Hikmat Ginanjar: 10 Januari, Kota Bandung Mulai Gelar PTM 100 Persen

Mulyadi

Nusantarasatu.id – Disampaikan oleh Kepala Dinas Pendidikan Kota Bandung Hikmat Ginanjar, bahwa pembelajaran tatap muka secara penuh akan dilaksanakan pada hari Senin (10/1/2022) mendatang. keputusan tersebut mengacu pada ketentuan dalam Surat Keputusan Bersama (SKB) empat menteri mengenai pelaksanaan pembelajaran tatap muka pada masa pandemi Covid-19. ” Pembelajaran tatap muka semester dua di Kota Bandung akan dimulai 10 Januari 2022, dan siap gelar PTM 100 persen.

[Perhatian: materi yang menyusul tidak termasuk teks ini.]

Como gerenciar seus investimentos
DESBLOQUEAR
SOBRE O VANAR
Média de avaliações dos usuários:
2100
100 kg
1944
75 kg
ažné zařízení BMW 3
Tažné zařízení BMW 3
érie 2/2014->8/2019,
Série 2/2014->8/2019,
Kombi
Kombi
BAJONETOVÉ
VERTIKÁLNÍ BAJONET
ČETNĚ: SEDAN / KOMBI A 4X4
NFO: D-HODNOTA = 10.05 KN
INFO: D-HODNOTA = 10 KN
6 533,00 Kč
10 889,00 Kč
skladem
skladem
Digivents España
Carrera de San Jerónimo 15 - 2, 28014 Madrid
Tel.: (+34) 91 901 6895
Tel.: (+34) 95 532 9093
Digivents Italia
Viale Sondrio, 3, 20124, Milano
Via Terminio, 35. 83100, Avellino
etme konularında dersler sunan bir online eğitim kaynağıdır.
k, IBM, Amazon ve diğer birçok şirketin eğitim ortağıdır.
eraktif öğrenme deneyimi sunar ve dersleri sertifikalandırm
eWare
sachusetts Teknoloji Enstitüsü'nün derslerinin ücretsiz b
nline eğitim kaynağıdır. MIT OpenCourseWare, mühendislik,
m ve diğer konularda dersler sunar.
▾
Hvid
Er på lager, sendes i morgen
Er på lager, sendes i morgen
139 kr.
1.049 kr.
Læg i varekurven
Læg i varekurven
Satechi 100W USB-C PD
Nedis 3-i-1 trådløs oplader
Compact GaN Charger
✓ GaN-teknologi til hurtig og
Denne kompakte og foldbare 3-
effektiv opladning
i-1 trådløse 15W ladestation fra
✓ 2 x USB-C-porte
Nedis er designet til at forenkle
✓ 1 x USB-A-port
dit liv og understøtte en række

Tentu pelaksanaannya sesuai dengan kebijakan SKB empat menteri yang baru dengan memperhatikan protokol kesehatan. ” terang Hikmat di Bandung, Jumat (7/1/2022).

Ia menguraikan, jika proses pembelajaran tatap muka secara terbatas (PTMT) dilaksanakan sejak bulan Juni 2021 di Kota Bandung. Adapun dimulai dengan 330 satuan pendidikan dalam kelompok satu yang dinilai siap melaksanakan uji coba pembelajaran tatap muka. Selanjutnya, ada 1.677 satuan pendidikan dalam kelompok dua yang mengikuti uji coba pelaksanaan pembelajaran tatap muka terbatas pada 16 September 2021. Kemudian dilanjutkan oleeh 632 satuan pendidikan dalam kelompok tiga yang mengikuti uji coba pelaksanaan pembelajaran tatap muka pada bulan November 2021.

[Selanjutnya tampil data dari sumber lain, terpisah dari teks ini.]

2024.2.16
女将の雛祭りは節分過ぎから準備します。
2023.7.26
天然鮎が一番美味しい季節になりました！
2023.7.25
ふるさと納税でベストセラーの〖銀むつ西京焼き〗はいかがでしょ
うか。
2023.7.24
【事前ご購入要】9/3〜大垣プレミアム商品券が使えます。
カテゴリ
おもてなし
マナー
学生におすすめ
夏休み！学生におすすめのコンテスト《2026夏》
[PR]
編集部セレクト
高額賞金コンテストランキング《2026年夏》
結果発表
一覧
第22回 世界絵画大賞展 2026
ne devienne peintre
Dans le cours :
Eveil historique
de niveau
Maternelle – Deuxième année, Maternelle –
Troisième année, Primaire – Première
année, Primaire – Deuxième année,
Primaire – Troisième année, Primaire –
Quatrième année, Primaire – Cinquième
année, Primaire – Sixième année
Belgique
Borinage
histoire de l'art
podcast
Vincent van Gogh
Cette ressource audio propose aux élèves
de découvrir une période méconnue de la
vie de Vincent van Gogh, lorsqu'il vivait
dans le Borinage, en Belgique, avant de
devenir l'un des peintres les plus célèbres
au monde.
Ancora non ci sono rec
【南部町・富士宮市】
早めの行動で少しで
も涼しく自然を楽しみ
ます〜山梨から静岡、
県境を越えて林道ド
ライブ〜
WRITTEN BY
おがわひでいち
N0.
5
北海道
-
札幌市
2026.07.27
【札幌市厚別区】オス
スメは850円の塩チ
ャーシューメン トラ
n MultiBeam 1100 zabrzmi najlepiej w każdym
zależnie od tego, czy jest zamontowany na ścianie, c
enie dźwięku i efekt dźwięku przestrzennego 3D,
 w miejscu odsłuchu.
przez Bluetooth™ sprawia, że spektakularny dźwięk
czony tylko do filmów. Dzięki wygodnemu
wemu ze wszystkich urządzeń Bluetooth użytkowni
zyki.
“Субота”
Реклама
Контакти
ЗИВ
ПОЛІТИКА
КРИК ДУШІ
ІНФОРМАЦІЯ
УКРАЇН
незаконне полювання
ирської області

Dirinya lantas menerangkan, jika satuan pendidikan yang pertama diizinkan melaksanakan pembelajaran tatap muka secara penuh atau PTM 100 persen, yaitu satuan pendidikan dalam kelompok satu, yang sebelumnya melakukan kegiatan belajar mengajar secara tatap muka dengan batasan peserta maksimal 75 persen dari kapasitas ruang. Sedangkan di satuan pendidikan dalam kelompok dua, yang sebelumnya melaksanakan PTM dengan peserta maksimal 50 persen dari kapasitas ruang, peserta pembelajaran tatap muka akan ditingkatkan menjadi 75 persen dari kapasitas ruang.

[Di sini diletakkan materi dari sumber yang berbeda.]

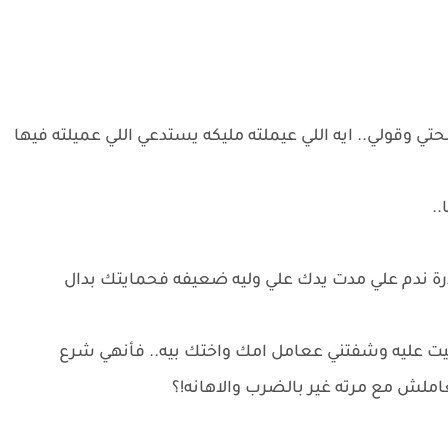
وقولي.. ايه اللي عيملته مليكه يستدعي اللي عميلته فيها
..
 ندم علي مدت يدك علي وليه ضعيفه فحمايتك بدال
ربيت عليه وشفتني ععامل امك واختك بيه.. فأنهي شرع
ملش مع مرته غير بالضرب والاهانه!؟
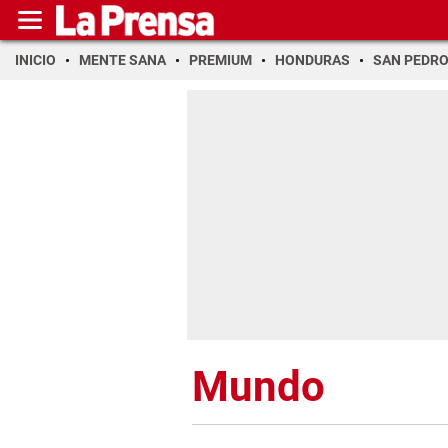
INICIO
MENTE SANA
PREMIUM
HONDURAS
SAN PEDR
Mundo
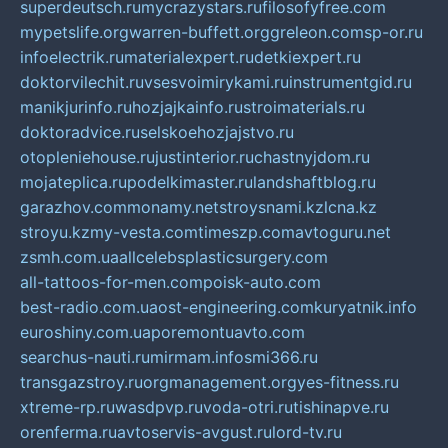
superdeutsch.ru
mycrazystars.ru
filosofyfree.com
mypetslife.org
warren-buffett.org
greleon.com
sp-or.ru
infoelectrik.ru
materialexpert.ru
detkiexpert.ru
doktorvilechit.ru
vsesvoimirykami.ru
instrumentgid.ru
manikjurinfo.ru
hozjajkainfo.ru
stroimaterials.ru
doktoradvice.ru
selskoehozjajstvo.ru
otopleniehouse.ru
justinterior.ru
chastnyjdom.ru
mojateplica.ru
podelkimaster.ru
landshaftblog.ru
garazhov.com
monamy.net
stroysnami.kz
lcna.kz
stroyu.kz
my-vesta.com
timeszp.com
avtoguru.net
zsmh.com.ua
allcelebsplasticsurgery.com
all-tattoos-for-men.com
poisk-auto.com
best-radio.com.ua
ost-engineering.com
kuryatnik.info
euroshiny.com.ua
poremontuavto.com
searchus-nauti.ru
mirmam.info
smi366.ru
transgazstroy.ru
orgmanagement.org
yes-fitness.ru
xtreme-rp.ru
wasdpvp.ru
voda-otri.ru
tishinapve.ru
orenferma.ru
avtoservis-avgust.ru
lord-tv.ru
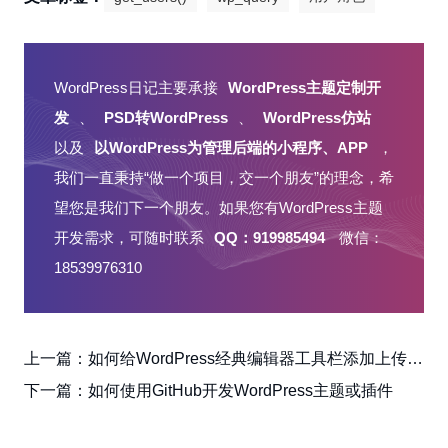
            // 重置请求数据

            wp_reset_postdata(); 

        ?>
WordPress日记主要承接
WordPress主题定制开
发
、
PSD转WordPress
、
WordPress仿站
以及
以WordPress为管理后端的小程序、APP
，
我们一直秉持“做一个项目，交一个朋友”的理念，希
望您是我们下一个朋友。如果您有WordPress主题
开发需求，可随时联系
QQ：919985494
微信：
18539976310
上一篇：
如何给WordPress经典编辑器工具栏添加上传图片按钮
下一篇：
如何使用GitHub开发WordPress主题或插件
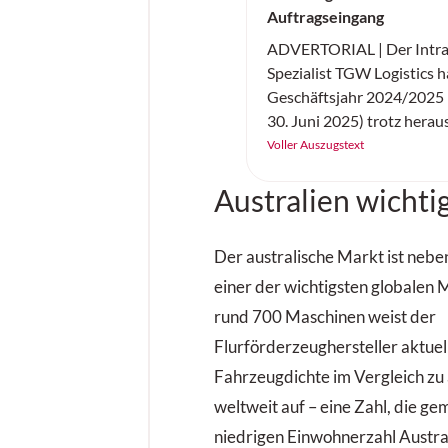
Auftragseingang
ADVERTORIAL | Der Intral
Spezialist TGW Logistics h
Geschäftsjahr 2024/2025 (
30. Juni 2025) trotz hera
wirtschaftlicher Rahmenb
Voller Auszugstext
Rekordwerten abgeschlos
Australien wichti
des Technologieunternehm
seine internationalen Ku
hochautomatisierte Logist
Der australische Markt ist neb
errichtet und im laufenden
einer der wichtigsten globalen 
übertraf mit 1,07 Milliarde
Allzeit-Hoch des Vorjahre
rund 700 Maschinen weist der
vor Zinsen und Steuern (EB
Flurförderzeughersteller aktuel
deutlich auf 49,3 Millionen
Fahrzeugdichte im Vergleich z
der Mitarbeitenden wuchs
weltweit auf – eine Zahl, die ge
niedrigen Einwohnerzahl Austra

Sekolah Yang Belum PTMT, Akan Masuk di Kelompok Empat

Berikutnya, satuan pendidikan dalam kelompok ketiga yang sebelumnya melaksanakan PTM dengan peserta didik maksimal 25 persen dari kapasitas ruang, peserta pembelajaran tatap muka akan ditambah menjadi 50 persen dari kapasitas ruang. ” Bagi sekolah yang belum PTMT akan masuk kelompok empat. Tentu satuan pendidikan akan dilakukan verifikasi terlebih dahulu untuk kesiapannya. ” jelas Hikmat.

Sementara itu ditambahkan oleh Kepala Bidang Pembinaan dan Pengembangan Sekolah Dasar Dinas Pendidikan Kota Bandung Bambang Ariyanto, bahwa kegiatan belajar mengajar di 330 sekolah dalam kelompok satu yang diizinkan melaksanakan PTM 100 persen, akan dipantau pelaksanaannya. Peserta pembelajaran tatap muka di sekolah tersebut sambungnya, akan dikurangi jika menurut hasil evaluasi ketaatan warga sekolah terhadap protokol kesehatan menurun. ” Seluruh siswa wajib mengikuti tatap muka. Kami mengimbau kepada sekolah untuk mempersiapkan fasilitas penunjang PTMT, orang tua siswa pun harus mendukung agar seluruh siswa bisa kembali belajar di sekolah. ” tegas Bambang.